== Segment start ==

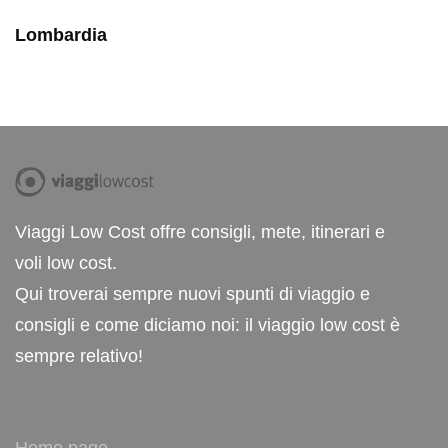
Lombardia
Viaggi Low Cost offre consigli, mete, itinerari e
voli low cost.
Qui troverai sempre nuovi spunti di viaggio e
consigli e come diciamo noi: il viaggio low cost è
sempre relativo!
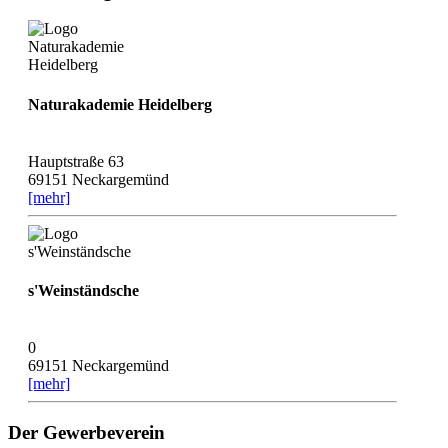
Naturakademie Heidelberg
Hauptstraße 63
69151 Neckargemünd
[mehr]
s'Weinständsche
0
69151 Neckargemünd
[mehr]
Der Gewerbeverein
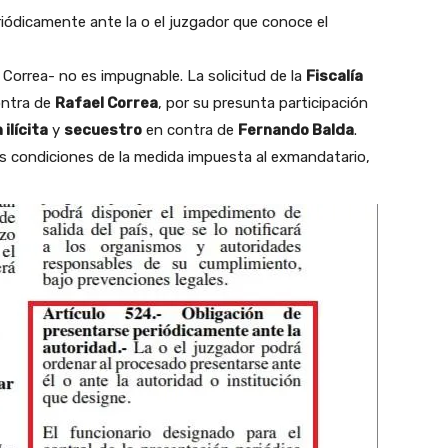
riódicamente ante la o el juzgador que conoce el
 Correa- no es impugnable. La solicitud de la
Fiscalía
contra de
Rafael Correa
, por su presunta participación
ilícita
y
secuestro
en contra de
Fernando Balda
.
as condiciones de la medida impuesta al exmandatario,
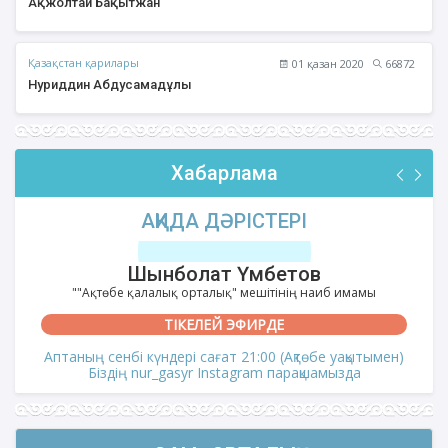
Ақжолтай Бақытжан
Қазақстан қарилары
01 қазан 2020
66872
Нуриддин Абдусамадұлы
Хабарлама
ФИҚҺ ДӘРІСТЕРІ
Нұрбол Смағұлов
""Нұр Ғасыр" облыстық мешітінің наиб имамы
ТІКЕЛЕЙ ЭФИРДЕ
Аптаның сәрсенбі күндері сағат 21:00 (Ақтөбе уақытымен)
Біздің nur_gasyr Instagram парақшамызда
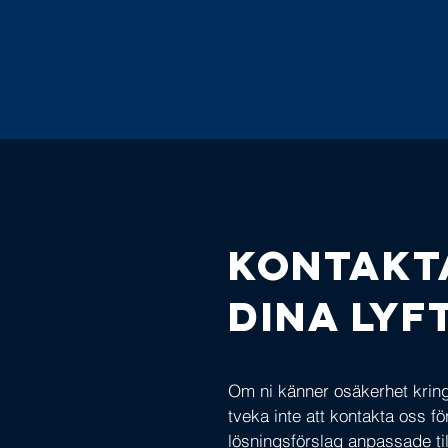
Kontakt
dina ly
Om ni känner osäkerhet kring 
tveka inte att kontakta oss f
lösningsförslag anpassade til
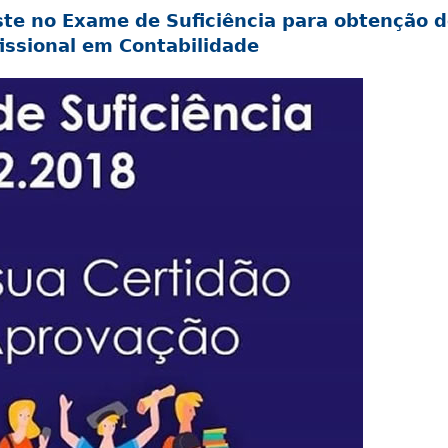
ste no Exame de Suficiência para obtenção 
fissional em Contabilidade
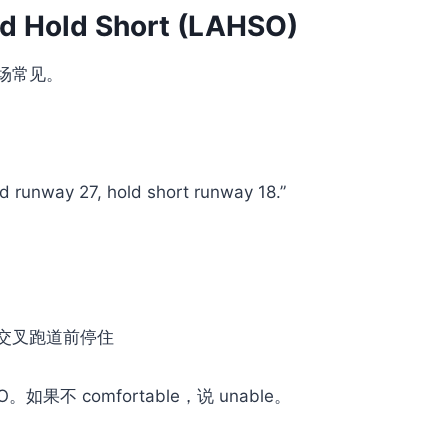
nd Hold Short (LAHSO)
场常见。
nd runway 27, hold short runway 18.”
交叉跑道前停住
如果不 comfortable，说 unable。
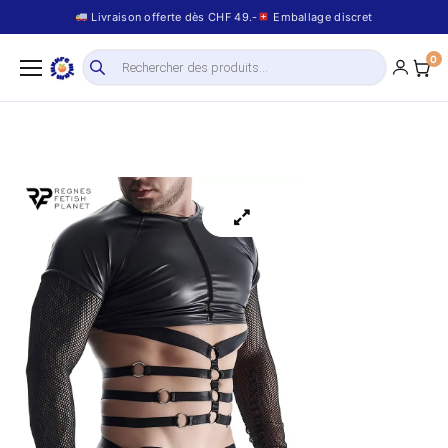
Livraison offerte dès CHF 49.-
Emballage discret
0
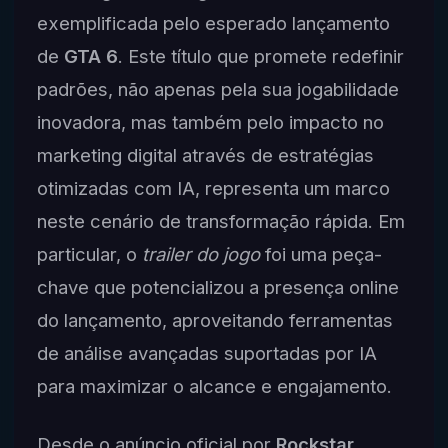
exemplificada pelo esperado lançamento
de
GTA 6
. Este título que promete redefinir
padrões, não apenas pela sua jogabilidade
inovadora, mas também pelo impacto no
marketing digital através de estratégias
otimizadas com IA, representa um marco
neste cenário de transformação rápida. Em
particular, o
trailer do jogo
foi uma peça-
chave que potencializou a presença online
do lançamento, aproveitando ferramentas
de análise avançadas suportadas por IA
para maximizar o alcance e engajamento.
Desde o anúncio oficial por
Rockstar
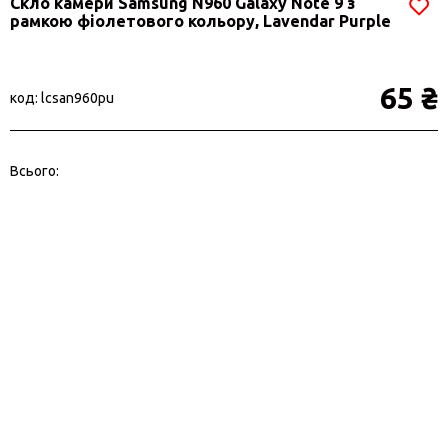
Скло камери Samsung N960 Galaxy Note 9 з
рамкою фіолетового кольору, Lavendar Purple
65 ₴
код: lcsan960pu
Всього:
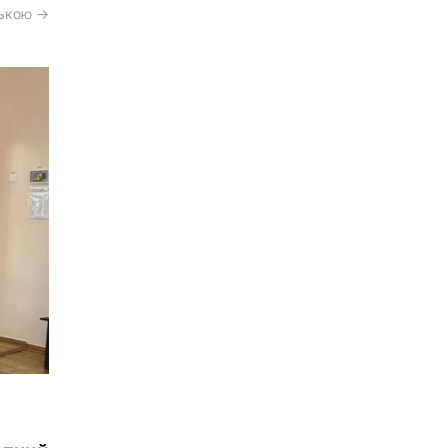
ською →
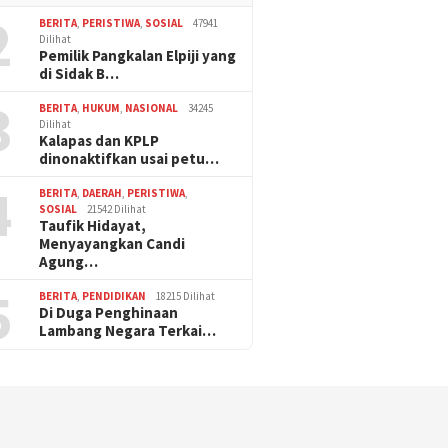
2
BERITA
,
PERISTIWA
,
SOSIAL
47941
Dilihat
Pemilik Pangkalan Elpiji yang
di Sidak B…
3
BERITA
,
HUKUM
,
NASIONAL
34245
Dilihat
Kalapas dan KPLP
dinonaktifkan usai petu…
4
BERITA
,
DAERAH
,
PERISTIWA
,
SOSIAL
21542 Dilihat
Taufik Hidayat,
Menyayangkan Candi
Agung…
5
BERITA
,
PENDIDIKAN
18215 Dilihat
Di Duga Penghinaan
Lambang Negara Terkai…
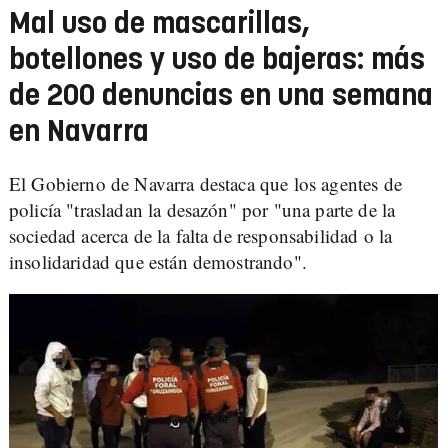
Mal uso de mascarillas,
botellones y uso de bajeras: más
de 200 denuncias en una semana
en Navarra
El Gobierno de Navarra destaca que los agentes de
policía "trasladan la desazón" por "una parte de la
sociedad acerca de la falta de responsabilidad o la
insolidaridad que están demostrando".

== Segment end ==

Work instructions
Find how many lines above include "consigli", then write only that count.

Written response
2